Work request: Give again, exactly as written, each line of the material below starting at the line that contains "Aceptar (817, 2272)" and ending at the line that contains "Промышленное оборудование и". Both ends count, and no other line does.

Information supplied:

[Start of section]

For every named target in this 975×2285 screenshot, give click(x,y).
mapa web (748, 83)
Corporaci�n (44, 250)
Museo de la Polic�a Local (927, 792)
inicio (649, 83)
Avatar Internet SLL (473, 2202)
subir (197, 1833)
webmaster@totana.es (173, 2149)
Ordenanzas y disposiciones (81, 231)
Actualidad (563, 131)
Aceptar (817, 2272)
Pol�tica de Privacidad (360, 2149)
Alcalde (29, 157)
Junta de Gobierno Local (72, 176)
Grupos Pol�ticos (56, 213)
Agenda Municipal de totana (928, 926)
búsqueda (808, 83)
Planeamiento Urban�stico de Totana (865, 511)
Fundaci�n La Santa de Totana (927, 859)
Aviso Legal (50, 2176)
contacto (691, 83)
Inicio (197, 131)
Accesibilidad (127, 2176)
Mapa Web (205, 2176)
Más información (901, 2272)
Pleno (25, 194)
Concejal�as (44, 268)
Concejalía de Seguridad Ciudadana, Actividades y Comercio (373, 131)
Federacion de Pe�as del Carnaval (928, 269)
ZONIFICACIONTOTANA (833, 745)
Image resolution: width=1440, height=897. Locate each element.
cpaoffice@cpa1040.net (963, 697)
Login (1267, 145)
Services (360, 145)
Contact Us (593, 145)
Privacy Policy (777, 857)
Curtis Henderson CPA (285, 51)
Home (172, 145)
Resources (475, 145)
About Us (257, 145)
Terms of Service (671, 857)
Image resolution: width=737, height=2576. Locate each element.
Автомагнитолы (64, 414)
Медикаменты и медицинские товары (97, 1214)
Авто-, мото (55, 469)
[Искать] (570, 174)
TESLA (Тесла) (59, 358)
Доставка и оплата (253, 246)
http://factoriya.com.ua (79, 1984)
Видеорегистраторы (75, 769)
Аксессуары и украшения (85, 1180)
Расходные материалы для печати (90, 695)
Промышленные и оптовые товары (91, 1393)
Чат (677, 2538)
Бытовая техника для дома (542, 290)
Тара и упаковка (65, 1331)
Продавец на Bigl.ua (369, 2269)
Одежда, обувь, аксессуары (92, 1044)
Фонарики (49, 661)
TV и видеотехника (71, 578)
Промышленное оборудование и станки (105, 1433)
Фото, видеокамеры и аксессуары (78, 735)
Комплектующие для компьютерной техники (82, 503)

[End of section]

Result of the task:
Aceptar (817, 2272)
Pol�tica de Privacidad (360, 2149)
Alcalde (29, 157)
Junta de Gobierno Local (72, 176)
Grupos Pol�ticos (56, 213)
Agenda Municipal de totana (928, 926)
búsqueda (808, 83)
Planeamiento Urban�stico de Totana (865, 511)
Fundaci�n La Santa de Totana (927, 859)
Aviso Legal (50, 2176)
contacto (691, 83)
Inicio (197, 131)
Accesibilidad (127, 2176)
Mapa Web (205, 2176)
Más información (901, 2272)
Pleno (25, 194)
Concejal�as (44, 268)
Concejalía de Seguridad Ciudadana, Actividades y Comercio (373, 131)
Federacion de Pe�as del Carnaval (928, 269)
ZONIFICACIONTOTANA (833, 745)
Image resolution: width=1440, height=897. Locate each element.
cpaoffice@cpa1040.net (963, 697)
Login (1267, 145)
Services (360, 145)
Contact Us (593, 145)
Privacy Policy (777, 857)
Curtis Henderson CPA (285, 51)
Home (172, 145)
Resources (475, 145)
About Us (257, 145)
Terms of Service (671, 857)
Image resolution: width=737, height=2576. Locate each element.
Автомагнитолы (64, 414)
Медикаменты и медицинские товары (97, 1214)
Авто-, мото (55, 469)
[Искать] (570, 174)
TESLA (Тесла) (59, 358)
Доставка и оплата (253, 246)
http://factoriya.com.ua (79, 1984)
Видеорегистраторы (75, 769)
Аксессуары и украшения (85, 1180)
Расходные материалы для печати (90, 695)
Промышленные и оптовые товары (91, 1393)
Чат (677, 2538)
Бытовая техника для дома (542, 290)
Тара и упаковка (65, 1331)
Продавец на Bigl.ua (369, 2269)
Одежда, обувь, аксессуары (92, 1044)
Фонарики (49, 661)
TV и видеотехника (71, 578)
Промышленное оборудование и станки (105, 1433)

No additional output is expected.